The United States Department of Labor (DOL) published an opinion letter that would seem to exempt most so-called “gig economy” companies from federal wage and hour enforcement.

This opinion from the Trump DOL is a reversal of guidance from the Obama DOL stating gig economy workers should considered to be employees. 

I think the DOL letter on the gig economy is newsworthy, but I question its legal impact on the workplace as a whole. Here is why I would downplay the importance of the opinion letter. 

Employees can still bring private causes of action for misclassification — While the letter means that the USDOL won’t initiate enforcement for wage and hour violations against companies, employees can still bring claims. Sure, these claims may get forced into arbitration, but employees through collective action have found ways to work around arbitration clauses.

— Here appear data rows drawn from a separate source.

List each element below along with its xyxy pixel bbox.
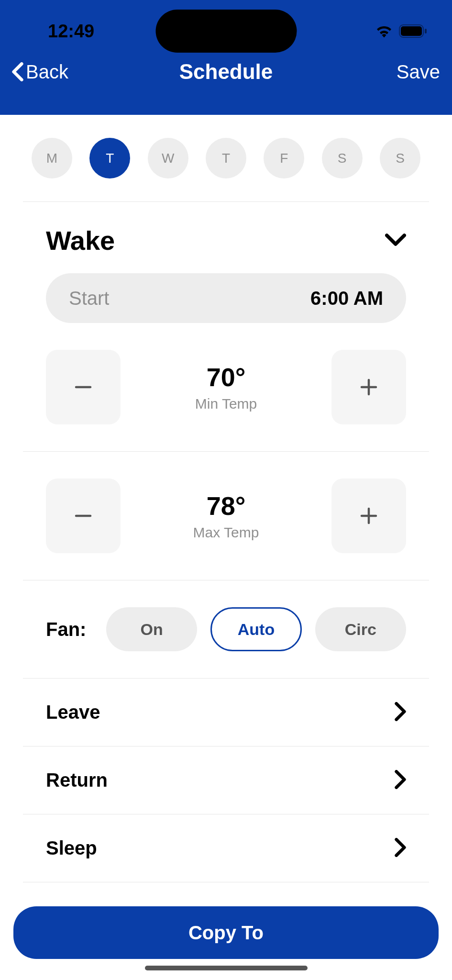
period-row-sleep[interactable]: Sleep [23,814,429,882]
copy-to-button[interactable]: Copy To [13,906,439,959]
back-label: Back [26,61,68,83]
chevron-right-icon [395,702,406,723]
day-pill-sun[interactable]: S [380,138,420,178]
footer: Copy To [0,893,452,980]
max-temp-label: Max Temp [193,524,259,541]
day-pill-thu[interactable]: T [206,138,246,178]
fan-options: On Auto Circ [106,607,406,651]
start-row[interactable]: Start 6:00 AM [46,273,406,323]
content: M T W T F S S Wake Start 6:00 AM 70° Min… [0,115,452,882]
period-label-return: Return [46,769,108,791]
start-value: 6:00 AM [310,288,383,309]
period-label-leave: Leave [46,702,100,723]
max-temp-block: 78° Max Temp [23,452,429,580]
day-pill-fri[interactable]: F [264,138,304,178]
wake-header[interactable]: Wake [23,225,429,256]
wifi-icon [375,24,393,38]
back-button[interactable]: Back [12,61,68,83]
chevron-right-icon [395,838,406,859]
day-pill-tue[interactable]: T [89,138,130,178]
max-temp-value: 78° [193,491,259,521]
wake-title: Wake [46,225,115,256]
battery-icon [398,24,428,38]
start-label: Start [69,288,109,309]
nav-bar: Back Schedule Save [0,48,452,96]
chevron-down-icon [385,234,406,248]
min-temp-increase-button[interactable] [331,350,406,424]
min-temp-decrease-button[interactable] [46,350,121,424]
home-indicator[interactable] [145,966,308,970]
min-temp-value: 70° [195,362,257,392]
wake-section: Wake Start 6:00 AM 70° Min Temp [23,202,429,882]
period-row-return[interactable]: Return [23,746,429,814]
fan-option-circ[interactable]: Circ [315,607,406,651]
page-title: Schedule [179,60,273,84]
period-row-leave[interactable]: Leave [23,679,429,746]
save-button[interactable]: Save [397,61,440,83]
day-pill-mon[interactable]: M [32,138,72,178]
day-selector: M T W T F S S [23,115,429,202]
max-temp-increase-button[interactable] [331,479,406,553]
min-temp-block: 70° Min Temp [23,323,429,452]
status-time: 12:49 [48,21,94,42]
chevron-right-icon [395,770,406,791]
day-pill-wed[interactable]: W [148,138,188,178]
status-right [375,24,428,38]
min-temp-display: 70° Min Temp [195,362,257,412]
svg-rect-1 [401,26,422,36]
status-bar: 12:49 [0,0,452,48]
max-temp-display: 78° Max Temp [193,491,259,541]
min-temp-label: Min Temp [195,396,257,412]
period-label-sleep: Sleep [46,837,97,859]
day-pill-sat[interactable]: S [322,138,363,178]
header: 12:49 Back Schedule Save [0,0,452,115]
notch [155,10,297,53]
fan-option-auto[interactable]: Auto [210,607,301,651]
svg-rect-2 [425,29,427,33]
max-temp-decrease-button[interactable] [46,479,121,553]
fan-option-on[interactable]: On [106,607,197,651]
fan-row: Fan: On Auto Circ [23,580,429,679]
fan-label: Fan: [46,619,89,640]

Appellate courts seem to be giving less deference to agency interpretation – Traditionally courts have granted some deference to the opinions of the executive agencies charged with enforcing the relevant law. The Roberts court seems less inclined to do so. That’s not to say the Roberts court would disagree with classifying gig economy workers as independent contracts on the merits. This just means that federal appellate courts would be less likely to defer to the opinion of the Department of Labor on the issue. 

The opinion letter doesn’t apply to state laws – While some states may be persuaded by USDOL opinions on classifying gig economy workers in their wage and hour laws, states are not going to be bound by that opinion — or necessarily even federal statutory law. States also usually have different standards as to is covered by state workers’ compensation laws, state wage and hour laws and unemployment insurance laws. 

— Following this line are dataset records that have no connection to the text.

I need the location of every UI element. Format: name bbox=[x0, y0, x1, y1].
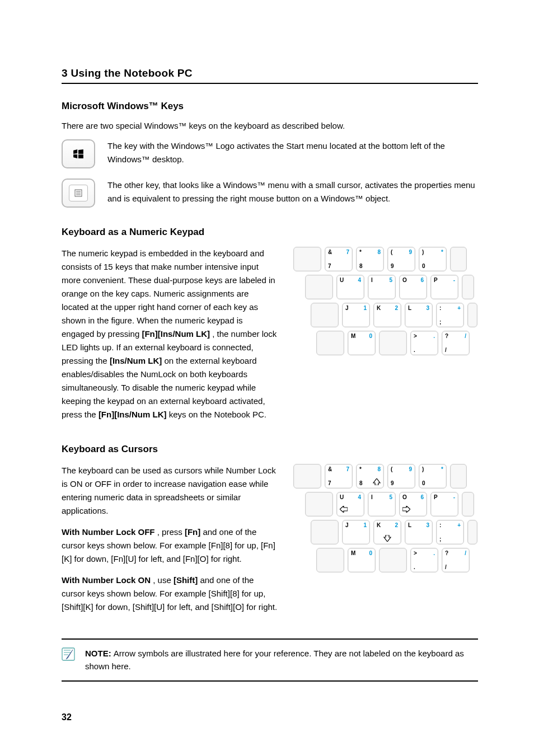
kb-c-row-2: U4 I5 O6 P- bbox=[293, 492, 478, 516]
note-block: NOTE: Arrow symbols are illustrated here… bbox=[62, 638, 478, 682]
kb-key-colon: :+; bbox=[436, 303, 464, 327]
numeric-keycombo-3: [Fn][Ins/Num LK] bbox=[99, 410, 167, 419]
kb-row-2: U4 I5 O6 P- bbox=[293, 275, 478, 299]
kb-key-M: M0 bbox=[348, 331, 376, 355]
arrow-left-icon bbox=[340, 506, 348, 514]
kb-row-4: M0 >.. ?// bbox=[293, 331, 478, 355]
kb-key-c0: )*0 bbox=[419, 464, 447, 489]
cursor-p3: With Number Lock ON , use [Shift] and on… bbox=[62, 574, 278, 614]
kb-key-cK: K2 bbox=[373, 520, 401, 544]
numeric-keycombo-1: [Fn][Ins/Num LK] bbox=[142, 329, 210, 339]
kb-blank bbox=[467, 303, 477, 327]
kb-key-U: U4 bbox=[336, 275, 364, 299]
context-menu-icon bbox=[74, 189, 82, 197]
windows-logo-icon bbox=[73, 149, 83, 158]
kb-key-K: K2 bbox=[373, 303, 401, 327]
kb-row-1: &77 *88 (99 )*0 bbox=[293, 247, 478, 271]
note-text-span: Arrow symbols are illustrated here for y… bbox=[85, 649, 464, 671]
kb-blank bbox=[293, 247, 321, 271]
cursor-p1: The keyboard can be used as cursors whil… bbox=[62, 464, 278, 518]
note-icon bbox=[62, 647, 75, 661]
kb-key-8: *88 bbox=[356, 247, 384, 271]
kb-blank bbox=[311, 303, 339, 327]
kb-blank bbox=[311, 520, 339, 544]
kb-c-row-4: M0 >.. ?// bbox=[293, 548, 478, 572]
windows-key-desc: The key with the Windows™ Logo activates… bbox=[107, 139, 478, 166]
kb-blank bbox=[305, 492, 333, 516]
kb-blank bbox=[450, 247, 467, 271]
kb-key-J: J1 bbox=[342, 303, 370, 327]
kb-key-c9: (99 bbox=[387, 464, 415, 489]
context-menu-inner bbox=[69, 185, 88, 201]
kb-key-cM: M0 bbox=[348, 548, 376, 572]
context-menu-key-desc: The other key, that looks like a Windows… bbox=[107, 179, 478, 205]
kb-blank bbox=[316, 331, 344, 355]
section-cursors: Keyboard as Cursors The keyboard can be … bbox=[62, 444, 478, 622]
kb-blank bbox=[379, 548, 407, 572]
kb-blank bbox=[305, 275, 333, 299]
kb-key-slash: ?// bbox=[442, 331, 470, 355]
arrow-up-icon bbox=[373, 478, 381, 486]
kb-blank bbox=[293, 464, 321, 489]
cursor-p3-key: [Shift] bbox=[174, 575, 198, 585]
kb-blank bbox=[450, 464, 467, 489]
kb-key-c8: *88 bbox=[356, 464, 384, 489]
kb-row-3: J1 K2 L3 :+; bbox=[293, 303, 478, 327]
cursor-text: The keyboard can be used as cursors whil… bbox=[62, 464, 278, 622]
windows-key-cap bbox=[62, 139, 95, 168]
kb-key-ccolon: :+; bbox=[436, 520, 464, 544]
ms-keys-intro: There are two special Windows™ keys on t… bbox=[62, 121, 478, 130]
context-menu-key-row: The other key, that looks like a Windows… bbox=[62, 179, 478, 208]
numeric-block: The numeric keypad is embedded in the ke… bbox=[62, 247, 478, 429]
cursor-p3-bold: With Number Lock ON bbox=[62, 575, 151, 585]
kb-key-0: )*0 bbox=[419, 247, 447, 271]
kb-key-7: &77 bbox=[325, 247, 353, 271]
kb-blank bbox=[379, 331, 407, 355]
kb-c-row-3: J1 K2 L3 :+; bbox=[293, 520, 478, 544]
numeric-text: The numeric keypad is embedded in the ke… bbox=[62, 247, 278, 429]
kb-key-cL: L3 bbox=[405, 520, 433, 544]
note-text: NOTE: Arrow symbols are illustrated here… bbox=[85, 647, 478, 673]
cursor-keypad-illustration: &77 *88 (99 )*0 U4 bbox=[293, 464, 478, 576]
section-ms-keys: Microsoft Windows™ Keys There are two sp… bbox=[62, 101, 478, 208]
numeric-paragraph: The numeric keypad is embedded in the ke… bbox=[62, 247, 278, 421]
kb-key-cperiod: >.. bbox=[410, 548, 438, 572]
cursor-p2-span1: , press bbox=[157, 527, 185, 537]
kb-key-c7: &77 bbox=[325, 464, 353, 489]
kb-key-cO: O6 bbox=[399, 492, 427, 516]
numeric-keycombo-2: [Ins/Num LK] bbox=[110, 356, 162, 365]
cursor-p2: With Number Lock OFF , press [Fn] and on… bbox=[62, 525, 278, 566]
windows-key-row: The key with the Windows™ Logo activates… bbox=[62, 139, 478, 168]
arrow-right-icon bbox=[402, 506, 410, 514]
kb-blank bbox=[316, 548, 344, 572]
cursor-block: The keyboard can be used as cursors whil… bbox=[62, 464, 478, 622]
kb-key-cI: I5 bbox=[368, 492, 396, 516]
section-numeric-keypad: Keyboard as a Numeric Keypad The numeric… bbox=[62, 227, 478, 429]
kb-key-cslash: ?// bbox=[442, 548, 470, 572]
section-title-cursors: Keyboard as Cursors bbox=[62, 444, 478, 455]
page-number: 32 bbox=[62, 712, 72, 722]
context-menu-key-cap bbox=[62, 179, 95, 208]
kb-key-9: (99 bbox=[387, 247, 415, 271]
document-page: 3 Using the Notebook PC Microsoft Window… bbox=[0, 0, 534, 756]
kb-key-I: I5 bbox=[368, 275, 396, 299]
kb-blank bbox=[467, 520, 477, 544]
numeric-kb: &77 *88 (99 )*0 U4 I5 O6 P- bbox=[293, 247, 478, 355]
kb-blank bbox=[462, 275, 474, 299]
cursor-kb: &77 *88 (99 )*0 U4 bbox=[293, 464, 478, 572]
kb-key-P: P- bbox=[430, 275, 458, 299]
page-header: 3 Using the Notebook PC bbox=[62, 67, 478, 84]
section-title-numeric: Keyboard as a Numeric Keypad bbox=[62, 227, 478, 238]
cursor-p2-key: [Fn] bbox=[185, 527, 200, 537]
numeric-keypad-illustration: &77 *88 (99 )*0 U4 I5 O6 P- bbox=[293, 247, 478, 359]
kb-blank bbox=[462, 492, 474, 516]
numeric-p-span1: The numeric keypad is embedded in the ke… bbox=[62, 248, 275, 339]
kb-key-period: >.. bbox=[410, 331, 438, 355]
numeric-p-span4: keys on the Notebook PC. bbox=[169, 410, 266, 419]
cursor-p3-span1: , use bbox=[153, 575, 174, 585]
kb-key-cU: U4 bbox=[336, 492, 364, 516]
arrow-down-icon bbox=[383, 535, 391, 543]
kb-key-L: L3 bbox=[405, 303, 433, 327]
cursor-p2-bold: With Number Lock OFF bbox=[62, 527, 155, 537]
kb-key-cJ: J1 bbox=[342, 520, 370, 544]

For example, the Oregon Supreme Court refused to classify a worker as an employee for the purpose of workers’ compensation even though the employe was classified as employees for the purpose of state wage and hour laws. Ohio also refused to use federal law to classify an employee as part of the workforce in order to make them eligible for workers’ compensation benefits. 

Opinion letters have much less force than a law – Divided government makes it hard to pass controversial legislation, so interests looking to change the law are stuck trying make changes to the law by lobbying the executive agencies that enforce and interpret those laws. But these favorable opinions don’t have the force of law behind them. 

Gig economy companies have also been stymied in state legislatures in their efforts to change employee classification laws.They are now lobbying state agencies in charge of enforcing and administering state employment laws. 

In short, gig economy companies are basically tinkering around employee protection laws at this point. Employee advocates need to be vigilant about the threats to our practices by the gig economy and its high level and bipartisan advocates.